Credo che le multinazionali e le principali insegne nazionali condividano questo approccio. C’è spazio per tutti a condizione di poter, ovviamente insieme, determinare le nuove regole del gioco.

Dall’altra parte c’è chi crede che il cambiamento sarà più rapido. La crescita dei discount e l’accelerazione dei cambiamenti in corso, che vede la rete protagonista, costringeranno a scelte molto più radicali nei tempi e nei modi.

C’è però il ventre molle del comparto. Quello costituito da chi si accontenta del “cassetto pieno” a sera e che il lockdown non ha scosso più di tanto. Dentro questo ventre molle c’è chi pagherà il prezzo più alto. Non saranno certo i piccoli a soffrire. Il conto lo hanno già pagato negli anni di espansione della GDO e, nella crisi, hanno imparato rapidamente a difendersi ampliando servizio e qualità dell’offerta. Non saranno nemmeno coloro che si sono concentrati, e, attraverso acquisizioni successive, si sono rafforzati e non saranno certo le multinazionali né i veri leader che sono strutturati per reggere gli urti del contesto. Restano gli altri.

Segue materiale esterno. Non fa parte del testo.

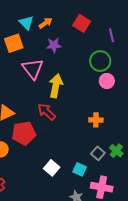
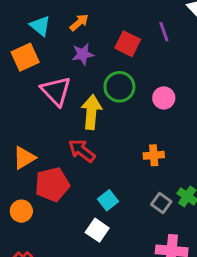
orange arrow: (46, 23) -> (79, 22), moved
red square: (82, 23) -> (128, 44), moved
green circle: (100, 61) -> (119, 87), moved
cyan square: (80, 169) -> (108, 200), moved, turned 32

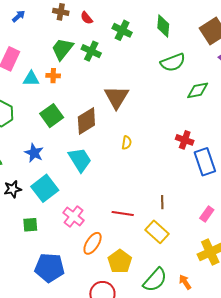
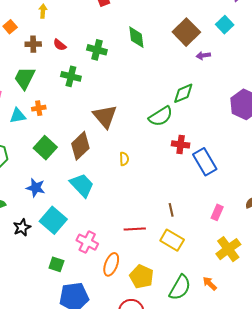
green trapezoid: (62, 49) -> (25, 78), moved
green semicircle: (173, 62) -> (161, 116), moved
green square: (30, 225) -> (56, 264), moved, turned 35

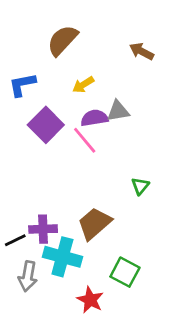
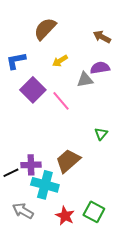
purple semicircle: (94, 118) -> (100, 68), moved
green square: (125, 272) -> (94, 212), moved
gray arrow: (28, 276) -> (23, 211), moved, turned 110

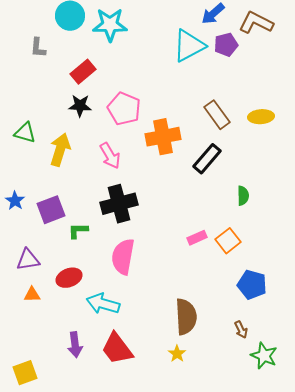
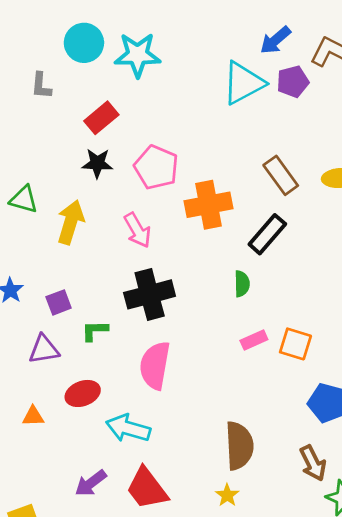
green semicircle: (243, 196) -> (242, 284), moved
purple square: (51, 210) -> (59, 302), size x0.7
orange square: (228, 241) -> (295, 344), turned -35
purple triangle: (28, 260) -> (44, 349), moved
brown arrow: (241, 330) -> (313, 463), size x1.5
purple arrow: (75, 345) -> (91, 483), turned 60

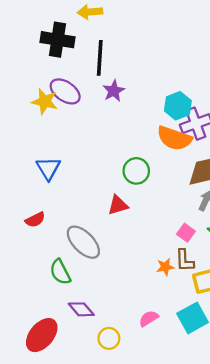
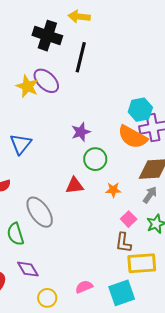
purple star: (114, 91) -> (81, 132), moved
orange star: (165, 267) -> (113, 190), moved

Quelli che si sopravvalutano, che stanno alla finestra  e che si  comportano come se nulla potesse raggiungerli.  O come sostiene Mario Gabarrino con la sua tradizionale franchezza quando scatta una istantanea della GDO sottolineando che “da una parte  c’è una degenerazione della politica Hi-low e dall’altra, molto più pericolosa, la metamorfosi in corso del modello Discount che sta cambiando pelle e che sta invadendo (facendolo meglio) uno spostamento in alto in uno spazio riservato finora al supermercato o ai category killer del non food, per non parlare poi dell’online: di fronte a tutto questo continuare a ragionare di centrali, supercentrali, promozioni di prezzo, contributi promozionali, assortimenti contrattualizzati, e continuare a considerare la MDD come negli anni 80 (la tratto solo se mi fa guadagnare di più!) mi sembra surreale ….”.

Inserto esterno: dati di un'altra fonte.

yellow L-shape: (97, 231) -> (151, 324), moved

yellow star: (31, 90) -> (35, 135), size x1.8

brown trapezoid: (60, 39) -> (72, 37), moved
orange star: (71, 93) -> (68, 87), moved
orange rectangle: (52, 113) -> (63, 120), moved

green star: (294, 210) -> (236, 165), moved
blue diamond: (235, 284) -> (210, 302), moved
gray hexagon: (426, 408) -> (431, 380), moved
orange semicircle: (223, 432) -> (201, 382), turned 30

I discount stanno effettivamente scuotendo le fondamenta di un comparto che fatica a ritrovare slancio e nuove strategie. Non c’è però un passaggio di consegne tra formati. C’è una ridistribuzione di pesi. E sarà così anche in futuro. C’è spazio per tutti coloro che sanno innovare. Anche nei formati oggi meno performanti.

Amazon è un’incognita per il nostro mercato. Soprattutto sul fresco. Ma anche il nostro mercato è un’incognita per Amazon. Le regole di ingaggio sono diverse, la forza d’urto pure. Se scegliesse di acquisire o utilizzare un’insegna nazionale  già operativa sul territorio eviterebbe un avviamento lungo e complesso ma si troverebbe impantanata nella gestione di una realtà estranea alla propria cultura. Gli esperimenti fatti fino ad ora non le hanno certo consentito una valutazione oggettiva del mercato né della qualità delle  organizzazioni che vi operano.

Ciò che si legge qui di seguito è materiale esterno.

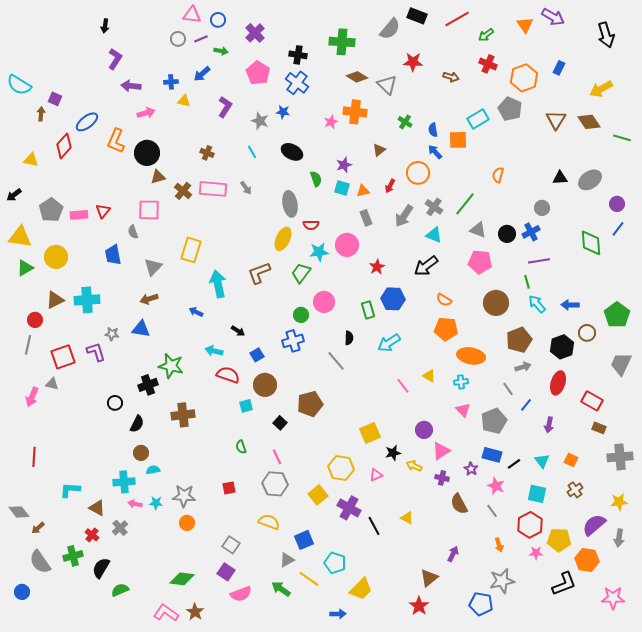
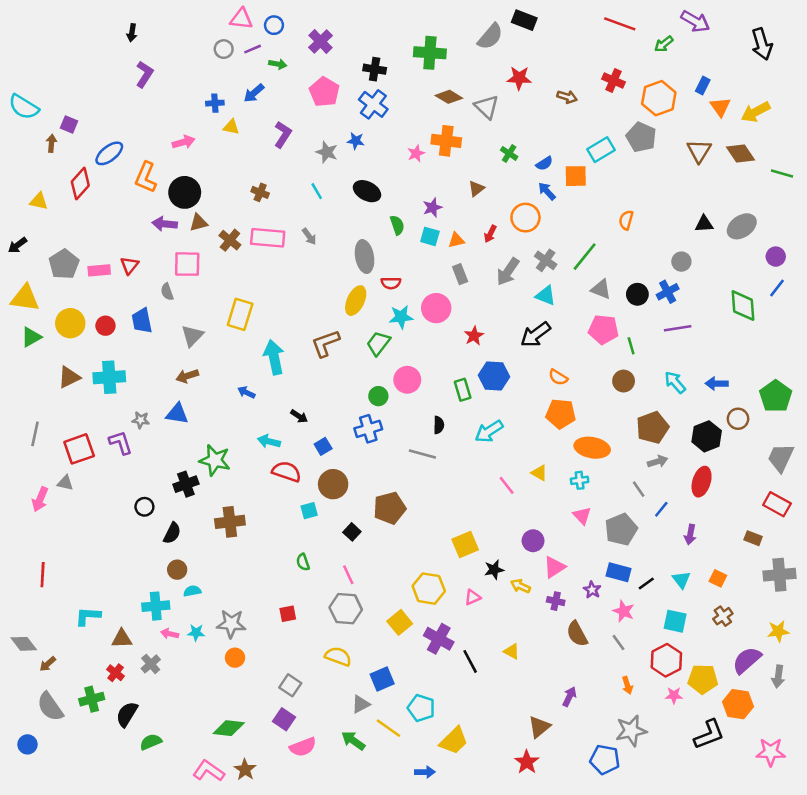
red line: (457, 19) -> (620, 24), moved, turned 50
orange triangle: (525, 25) -> (720, 107), moved
green arrow: (486, 35) -> (664, 44), moved
purple arrow: (131, 86) -> (165, 224), moved
blue semicircle: (433, 130) -> (544, 163), turned -112
green line: (527, 282) -> (631, 346), moved
brown circle: (496, 303) -> (624, 381), size x0.7
red circle: (35, 320) -> (105, 326), moved
gray line: (336, 361) -> (422, 454), turned -35
red rectangle: (592, 401) -> (777, 504), moved
brown triangle: (97, 508) -> (122, 639), turned -30

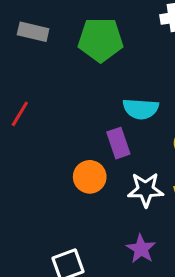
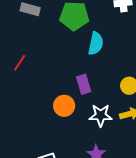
cyan semicircle: (141, 109) -> (96, 43), moved, turned -85

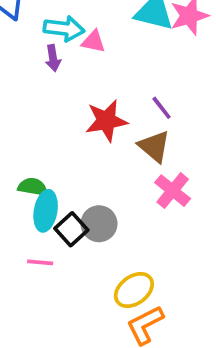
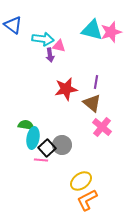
purple arrow: (53, 58) -> (50, 55), moved
purple line: (162, 108) -> (96, 82), turned 48
pink line: (40, 262) -> (41, 160), moved

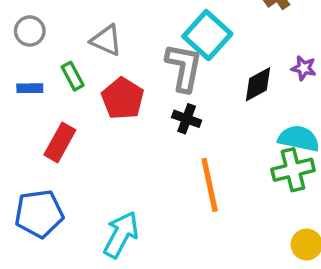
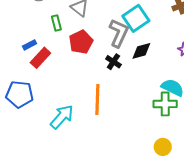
black diamond: (258, 84) -> (141, 51), moved
blue rectangle: (30, 88) -> (29, 45), moved, turned -40
orange line: (210, 185) -> (97, 100), moved

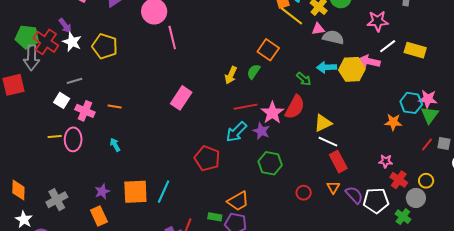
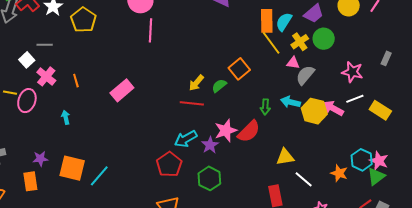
gray semicircle: (333, 37) -> (305, 75), turned -80
green arrow: (304, 79) -> (265, 107), turned 35
pink rectangle: (181, 98) -> (122, 90), moved
orange line: (115, 107) -> (76, 81), turned 48
red line: (246, 107) -> (192, 103), moved
yellow triangle: (323, 123) -> (285, 157), moved
white line: (328, 142) -> (304, 179), moved
red pentagon: (207, 158) -> (169, 164), moved

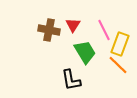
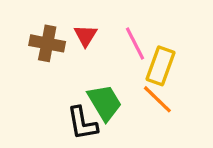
green trapezoid: (85, 52) -> (105, 103), moved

Pochi, ad oggi, si sono accorti della presenza di Amazon nel fresco nel nostro Paese. D’altra parte l’acquisizione stessa di Whole Foods dimostra che se lasci fare al vecchio management e vuoi contemporaneamente cambiare passo, non vai da nessuna parte. Anzi. Rischi solo di non essere né carne né pesce. In Italia sarebbe ancora peggio tra contesto socio economico, tecnologia e modelli organizzativi.  Nessuna insegna della GDO oggi sa muoversi con disinvoltura  sul confine inesplorato tra l’on line e l’off line. A parte le banalizzazioni  della copiosa convegnistica.

Quindi il dilemma tra  “sbagliare da soli” per crescere o affidarsi a terzi si fa interessante anche per un gigante come Amazon. Sinceramente credo abbia ragione Francesco Pugliese. Un on line vero sul fresco ha bisogno di tempo per crescere ed affermarsi a costi sostenibili e l’orizzonte è ancora lontano. Il lockdown rischia di illudere, Milano e il nord in generale non sono l’Italia.

Resto comunque convinto che la concorrenza è il sale della crescita per qualsiasi settore, che le regole ci devono essere e devono valere per tutti i competitor ma non sono d’accordo sul mainstream imperante che indica Amazon come una sorta di Belzebù 4.0. Se questo ingresso avverrà provocherà comunque dei cambiamenti veri in un comparto che ne ha bisogno da tempo.